For better or for worse, I am content with my engagement with Kant. The books I have written and the series of YouTube lectures I have posted do as good a job of laying out my understanding of Kant’s philosophy as I am capable of. But despite 45 years of effort and many thousands of words, I still feel that I have somewhat failed to articulate the full complexity of my vision of Marx’s thought. I have decided therefore to make one last effort. I am moved to attempt this in part by my sense that I have been unsuccessful in persuading others of my reading of Marx’s work.

 

It will surprise none of you who have been following my blog that this reminds me of a story, and I think it may be appropriate to begin my effort by telling it once again. In 1956, when I was a graduate student in the Harvard University philosophy department, the graduate philosophy club invited Roy Wood Sellars to give us a lecture. Sellars was at that time quite ancient – 11 years younger than I am now, I believe – and retired from the University of Michigan. Some of you may be familiar with the name of his more famous son, Wilfrid Sellars. Roy Wood gave a long sad plaintive talk, the theme of which was that his Midwestern version of causal realism had not received a fair hearing in the journals because it had been eclipsed by the East Coast version of causal realism. We all sat there in stunned silence trying desperately to remember what causal realism was. The talk was not a success.
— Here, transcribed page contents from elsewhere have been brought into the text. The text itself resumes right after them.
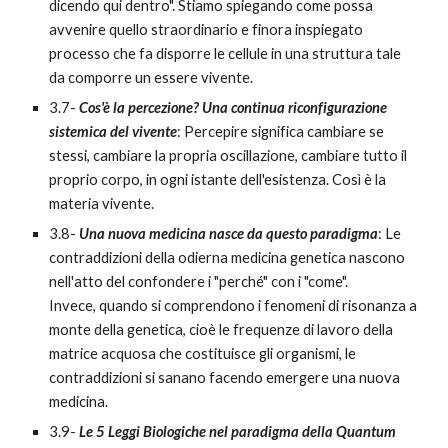
dicendo qui dentro". Stiamo spiegando come possa
avvenire quello straordinario e finora inspiegato
processo che fa disporre le cellule in una struttura tale
da comporre un essere vivente.
3.7-
Cos'è la percezione? Una continua riconfigurazione
sistemica del vivente
: Percepire significa cambiare se
stessi, cambiare la propria oscillazione, cambiare tutto il
proprio corpo, in ogni istante dell'esistenza. Così è la
materia vivente.
3.8-
Una nuova medicina nasce da questo paradigma
: Le
contraddizioni della odierna medicina genetica nascono
nell'atto del confondere i "perché" con i "come".
Invece, quando si comprendono i fenomeni di risonanza a
monte della genetica, cioè le frequenze di lavoro della
matrice acquosa che costituisce gli organismi, le
contraddizioni si sanano facendo emergere una nuova
medicina.
3.9-
Le 5 Leggi Biologiche nel paradigma della Quantum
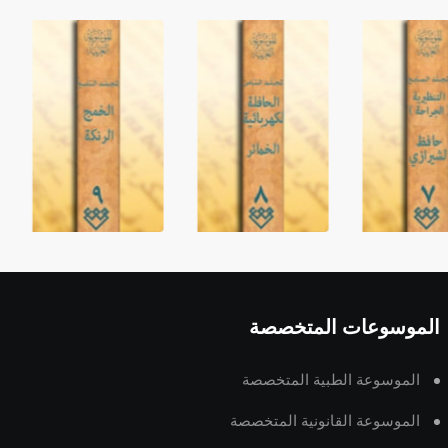
الموسوعات المتخصصة
الموسوعة الطبية المتخصصة
الموسوعة القانونية المتخصصة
And here I am, 65 years later, seemingly complaining that my version of Das Kapital has not received a fair hearing perhaps because Analytical Marxism has dominated the journals. Nothing changes, alas. At any rate, here we go.

 

I first read Volume One of Das Kapital in the spring of 1960 when I was preparing to co-teach a sophomore tutorial with Barrington Moore in Harvard’s newly established Social Studies program. I read it quickly and was unimpressed with it. Over the next 16 years I taught things by Marx frequently but it was always the early writings – The 1844 Manuscripts, The Communist Manifesto, The German Ideology. Then in the spring semester of 1977 I decided to teach a seminar at UMass on Classics of Critical Social Theory and assigned Volume One. When I reread it to prepare for the seminar, I was bowled over. I thought I had never read anything so brilliant, so complex, requiring so complicated an interpretation. I had what the French call an éclaircissement. On the spot, I decided to devote as much time as it took to struggling with the text and getting absolutely clear what I could see was going on in it. Marx, it seemed to me, had found a way to analyze the impossibly complex character of capitalist society and to capture its complexity literarily in those puzzling and unforgettable opening chapters.  To reach my goal, I would have to bring to bear on the text an understanding of philosophy, history, economics, and literary criticism, for all of these, I was convinced, had been integrated by Marx into a single seamless interpretation of capitalism.

 

The philosophy was no problem. That was, if I may steal a phrase from Eliza Doolittle, mother’s milk to me. And since the first course I taught at Harvard after getting a PhD in philosophy was a history of Western Europe from Caesar to Napoleon (don’t ask), I was sure I could handle the history. I have never in my life taken a course on literature, but at that point I had been married for 15 years to a gifted literary scholar and I had picked up some of the elements of literary theory from pillow talk, as it were. The economics, however, posed a problem. 

 

I could handle the writings of Smith and Ricardo easily enough, but as it happened, this was just the time when a number of brilliant mathematical economists around the world were bringing modern analytical techniques to bear on the work of those great classical political economists as well as on that of Marx himself. For reasons that I shall explain later, the mathematical tool they used most often was not the calculus of the neoclassical economic school but rather linear algebra.  I had studied a fair amount of calculus in college but had never engaged with linear algebra, so as soon as I had submitted my grades in December 1976, I bought a linear algebra textbook and spend the month of January teaching myself the subject. And then I was off on my adventure.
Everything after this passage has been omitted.